A tecnologia, batizada de crystallinity regulation in additive fabrication of thermoplastics (CRAFT), foi descrita na revista Science e envolve cientistas do Sandia National Laboratories (SNL), da University of Texas at Austin, da Oregon State University, da Arizona State University, da Savannah River National Laboratory e do Lawrence Livermore National Laboratory (LLNL).
Como funciona
Durante a polimerização ativada por luz, a intensidade luminosa determina o grau de cristalização do termoplástico. Iluminação mais fraca favorece regiões cristalinas — resultando em áreas mais rígidas —, enquanto maior intensidade inibe a cristalização, gerando partes macias e transparentes.
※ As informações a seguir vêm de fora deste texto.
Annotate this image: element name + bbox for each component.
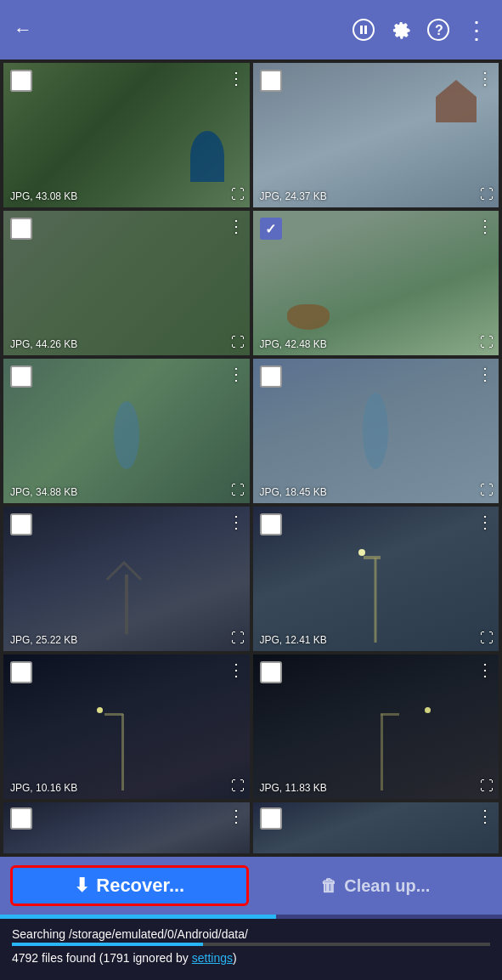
photo-cell-3: ⋮ JPG, 44.26 KB ⛶	[3, 211, 250, 355]
expand-8[interactable]: ⛶	[480, 631, 494, 646]
expand-2[interactable]: ⛶	[480, 187, 494, 202]
photo-cell-7: ⋮ JPG, 25.22 KB ⛶	[3, 507, 250, 651]
cell-label-3: JPG, 44.26 KB	[10, 338, 77, 350]
cell-menu-1[interactable]: ⋮	[228, 68, 245, 88]
checkbox-11[interactable]	[10, 807, 32, 830]
checkbox-12[interactable]	[260, 807, 282, 830]
svg-text:?: ?	[435, 23, 443, 37]
photo-cell-8: ⋮ JPG, 12.41 KB ⛶	[253, 507, 499, 651]
cell-label-4: JPG, 42.48 KB	[260, 338, 327, 350]
expand-7[interactable]: ⛶	[231, 631, 245, 646]
pause-button[interactable]	[353, 19, 375, 41]
cell-menu-5[interactable]: ⋮	[228, 364, 245, 384]
cell-label-9: JPG, 10.16 KB	[10, 782, 77, 794]
help-button[interactable]: ?	[427, 19, 449, 41]
cleanup-label: Clean up...	[344, 876, 430, 896]
cell-menu-3[interactable]: ⋮	[228, 216, 245, 236]
cell-menu-6[interactable]: ⋮	[477, 364, 494, 384]
cell-menu-12[interactable]: ⋮	[477, 806, 494, 826]
settings-button[interactable]	[390, 19, 412, 41]
status-line2: 4792 files found (1791 ignored by settin…	[12, 951, 490, 965]
cell-menu-9[interactable]: ⋮	[228, 660, 245, 680]
checkbox-6[interactable]	[260, 365, 282, 388]
photo-grid: ⋮ JPG, 43.08 KB ⛶ ⋮ JPG, 24.37 KB ⛶ ⋮ JP…	[0, 59, 502, 857]
cell-label-8: JPG, 12.41 KB	[260, 634, 327, 646]
status-line1: Searching /storage/emulated/0/Android/da…	[12, 927, 490, 941]
checkbox-10[interactable]	[260, 661, 282, 683]
recover-label: Recover...	[96, 875, 184, 897]
checkbox-7[interactable]	[10, 513, 32, 535]
checkbox-4[interactable]	[260, 218, 282, 240]
cell-label-6: JPG, 18.45 KB	[260, 486, 327, 498]
cell-menu-8[interactable]: ⋮	[477, 512, 494, 532]
cell-label-7: JPG, 25.22 KB	[10, 634, 77, 646]
expand-4[interactable]: ⛶	[480, 335, 494, 350]
photo-cell-1: ⋮ JPG, 43.08 KB ⛶	[3, 63, 250, 207]
recover-button[interactable]: ⬇ Recover...	[10, 865, 249, 906]
photo-cell-2: ⋮ JPG, 24.37 KB ⛶	[253, 63, 499, 207]
expand-3[interactable]: ⛶	[231, 335, 245, 350]
cell-label-5: JPG, 34.88 KB	[10, 486, 77, 498]
expand-5[interactable]: ⛶	[231, 483, 245, 498]
cell-menu-7[interactable]: ⋮	[228, 512, 245, 532]
photo-cell-6: ⋮ JPG, 18.45 KB ⛶	[253, 359, 499, 503]
photo-cell-11: ⋮	[3, 802, 250, 853]
photo-cell-4: ⋮ JPG, 42.48 KB ⛶	[253, 211, 499, 355]
checkbox-5[interactable]	[10, 365, 32, 388]
checkbox-8[interactable]	[260, 513, 282, 535]
svg-point-0	[353, 20, 374, 40]
back-button[interactable]: ←	[14, 19, 32, 41]
cell-label-1: JPG, 43.08 KB	[10, 190, 77, 202]
svg-rect-2	[364, 25, 367, 34]
photo-cell-12: ⋮	[253, 802, 499, 853]
checkbox-2[interactable]	[260, 70, 282, 92]
expand-6[interactable]: ⛶	[480, 483, 494, 498]
expand-1[interactable]: ⛶	[231, 187, 245, 202]
top-bar: ← ? ⋮	[0, 0, 502, 59]
expand-9[interactable]: ⛶	[231, 779, 245, 794]
cell-menu-10[interactable]: ⋮	[477, 660, 494, 680]
checkbox-9[interactable]	[10, 661, 32, 683]
checkbox-1[interactable]	[10, 70, 32, 92]
cell-label-10: JPG, 11.83 KB	[260, 782, 327, 794]
cell-label-2: JPG, 24.37 KB	[260, 190, 327, 202]
status-line2-suffix: )	[233, 951, 237, 965]
more-menu-button[interactable]: ⋮	[465, 16, 488, 44]
photo-cell-9: ⋮ JPG, 10.16 KB ⛶	[3, 654, 250, 799]
cell-menu-11[interactable]: ⋮	[228, 806, 245, 826]
bottom-action-bar: ⬇ Recover... 🗑 Clean up...	[0, 857, 502, 915]
checkbox-3[interactable]	[10, 218, 32, 240]
cleanup-button[interactable]: 🗑 Clean up...	[259, 865, 493, 906]
recover-icon: ⬇	[74, 875, 89, 897]
photo-cell-5: ⋮ JPG, 34.88 KB ⛶	[3, 359, 250, 503]
cleanup-icon: 🗑	[320, 876, 337, 896]
cell-menu-4[interactable]: ⋮	[477, 216, 494, 236]
expand-10[interactable]: ⛶	[480, 779, 494, 794]
svg-rect-1	[360, 25, 363, 34]
cell-menu-2[interactable]: ⋮	[477, 68, 494, 88]
photo-cell-10: ⋮ JPG, 11.83 KB ⛶	[253, 654, 499, 799]
settings-link[interactable]: settings	[192, 951, 233, 965]
status-line2-prefix: 4792 files found (1791 ignored by	[12, 951, 192, 965]
status-area: Searching /storage/emulated/0/Android/da…	[0, 919, 502, 970]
Ao projetar padrões em tons de cinza, é possível criar transições suaves de propriedades mecânicas e ópticas dentro do mesmo objeto.
Software acelera o processo
O engenheiro do LLNL Hernán Villanueva desenvolveu um software que converte arquivos de desenho assistido por computador (CAD) em instruções de impressão específicas para o CRAFT. A ferramenta, baseada em computação de alto desempenho, reduz o tempo de geração desses comandos de horas para segundos, permitindo rápida iteração de projetos.
Aplicações potenciais
Os autores citam uso em manufatura avançada, robótica macia, defesa, amortecimento de energia e armazenamento de informações. Exemplos já produzidos incluem estruturas que imitam ossos, tendões e tecidos moles, réplicas de pinturas famosas e componentes capazes de absorver vibrações sem ganho de peso ou complexidade.
Vantagens ambientais
Por empregar termoplásticos, os itens fabricados continuam recicláveis e podem ser remodelados, característica vista pelos pesquisadores como ponto positivo para a sustentabilidade industrial.

Imagem: Internet
Segundo a cientista Johanna Schwartz, do LLNL, obter múltiplas propriedades a partir de “um único tanque de resina” simplifica a impressão de peças com diferentes módulos de elasticidade. Para ela, os casos mais promissores envolvem controle de vibrações em setores como espacial, de fusão nuclear e eletrônico.
O desenvolvimento integra a estratégia do LLNL de combinar modelagem computacional, design e novos processos de fabricação para criar peças com desempenho personalizado em nível molecular.